RiNRiN 最初から「ひとりだよ」って言われていたので、そこは覚悟していました。でも案外、平気でしたね。平日はお客さんも少なかったですし。売り子を始めたころに別会社で少しだけバンテリンドームの仕事をしたんですけど、ドームだと大体の人が「一塁とライト」みたいな感じで売り場を回るように教えられました。攻撃時は内野、守備になったら外野みたいな。それと同じ感覚で一塁側から三塁側まで回っていました。

「女の子を売りにしてない」異色のビール売り子

――売り子と言えばビアサーバーを担いでいるのが一般的なイメージだと思うのですが、RiNRiNさんの場合は500ml入りの缶を最大4ケース分(48本)、総重量にして20kg超の飲み物を抱えて移動されるわけですよね。やはり相当な体力が要求されるんじゃないですか。

RiNRiN あんまり大変だと感じたことはないです。真代さんは小柄な方だったらしいんですけど、24本+3ケース(計60本)持っていたと聞きましたし(笑)。個人的にはドームのほうがやりづらかったかもしれません。人が多すぎて、ギッチギチで……。その点、ナゴヤ球場は席の間隔がちょっと広いので楽ではありましたね。それに、缶だと無駄が出ないので。

――無駄、というと?

RiNRiN サーバーだとマックス24杯の樽でも、歩き方や注ぎ方ひとつで20杯しか注げない、みたいなこともあるんですよ。でも、缶だと24本持っていけば確実に24杯注げるので。サーバーと違って、パッと見で売上と残りがわかるのも自分に向いていました。

――なるほど。結果的にナゴヤ球場で6年間売り子を続けられるわけですが、なぜそこまで情熱を傾けることができたんでしょうか。

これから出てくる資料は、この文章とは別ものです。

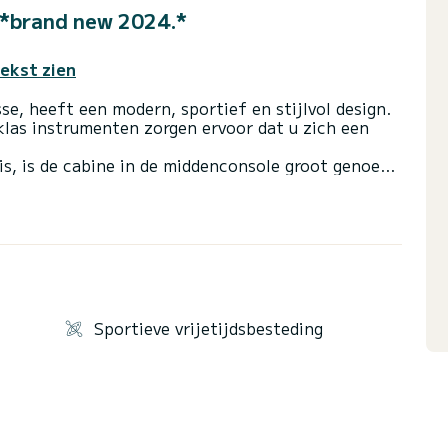
 *brand new 2024.*
tekst zien
sse, heeft een modern, sportief en stijlvol design.
klas instrumenten zorgen ervoor dat u zich een
s, is de cabine in de middenconsole groot genoeg
g en is het perfect voor een middagdutje. De
groot opbergvak. Hoewel de boot opbergvakken
v 675 Open is ontworpen met tal van goed
g boeggebied. Het boeggebied kan binnen enkele
ebreide zonnebank. Perfect om te zonnebaden. De
aaibare rugleuning voor gemakkelijke toegang tot
Sportieve vrijetijdsbesteding
 genereert voldoende vermogen. De kruissnelheid
 bereikt en met een maximumsnelheid van 42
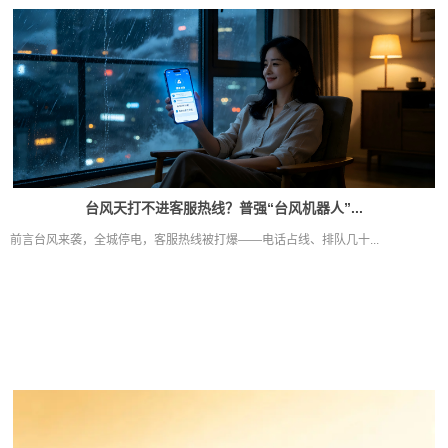
台风天打不进客服热线？普强“台风机器人”...
前言台风来袭，全城停电，客服热线被打爆——电话占线、排队几十...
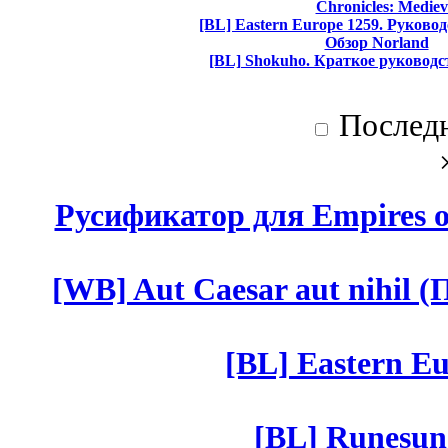
Chronicles: Mediev
[BL] Eastern Europe 1259. Руково
Обзор Norland
[BL] Shokuho. Краткое руководс
Послед
Русификатор для Empires of
[WB] Aut Caesar aut nihil (П
[BL] Eastern Eu
[BL] Runesun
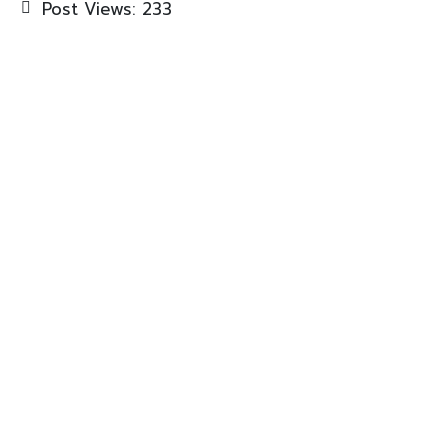
Post Views:
233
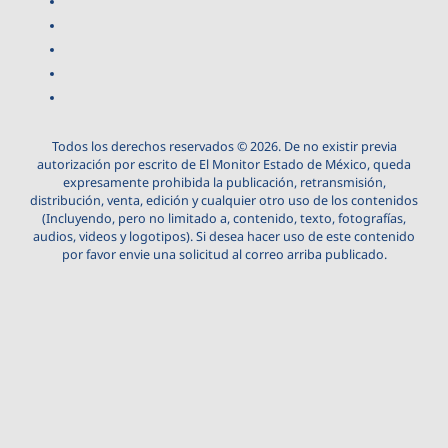
Todos los derechos reservados © 2026. De no existir previa
autorización por escrito de El Monitor Estado de México, queda
expresamente prohibida la publicación, retransmisión,
distribución, venta, edición y cualquier otro uso de los contenidos
(Incluyendo, pero no limitado a, contenido, texto, fotografías,
audios, videos y logotipos). Si desea hacer uso de este contenido
por favor envie una solicitud al correo arriba publicado.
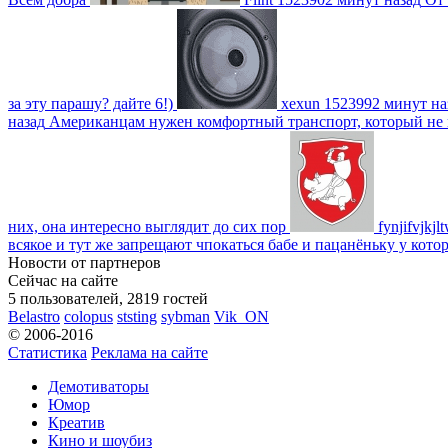
за эту парашу? дайте 6!)
xexun
1523992 минут на
назад
Американцам нужен комфортный транспорт, который не пот
них, она интересно выглядит до сих пор
fynjifvjkjl
всякое и тут же запрещают чпокаться бабе и пацанёньку у кото
Новости от партнеров
Сейчас на сайте
5 пользователей, 2819 гостей
Belastro
colopus
ststing
sybman
Vik_ON
© 2006-2016
Статистика
Реклама на сайте
Демотиваторы
Юмор
Креатив
Кино и шоубиз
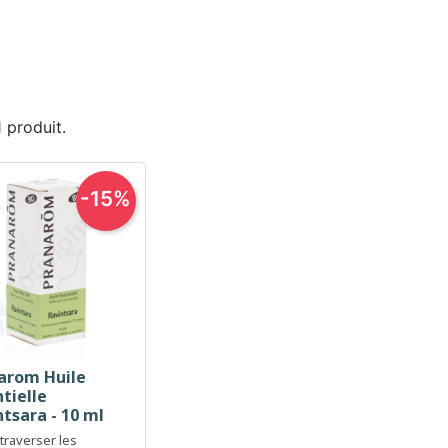
 1 produit.
-15%
arom Huile
Aperçu rapide

tielle
tsara - 10 ml
 traverser les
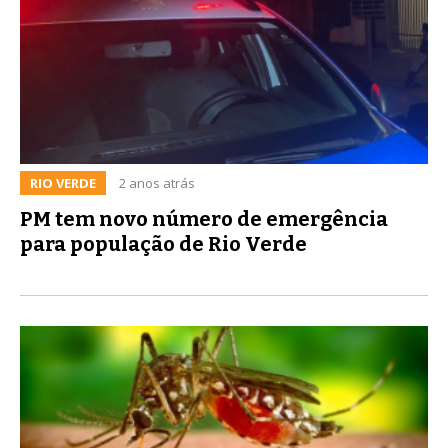
RIO VERDE
2 anos atrás
PM tem novo número de emergência
para população de Rio Verde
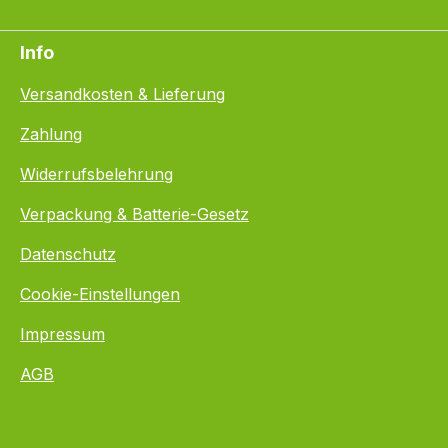
Info
Versandkosten & Lieferung
Zahlung
Widerrufsbelehrung
Verpackung & Batterie-Gesetz
Datenschutz
Cookie-Einstellungen
Impressum
AGB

RiNRiN 始めるときに「女の子を売りにしてない」って理由で選んでもらったのが嬉しかったんですよね。売り子さんって「かわいい子から買おう」とか「小さい子が一生懸命やってるところがいい!」とかで評価されることが多いと思うんですけど、私、あだ名が「運動部」で(笑)。とにかく動く、みたいな。その頑張りを認めてくれた方が上司だったので、期待に応えたかったんです。あと、ドームでイヤな思いをしたこともあって。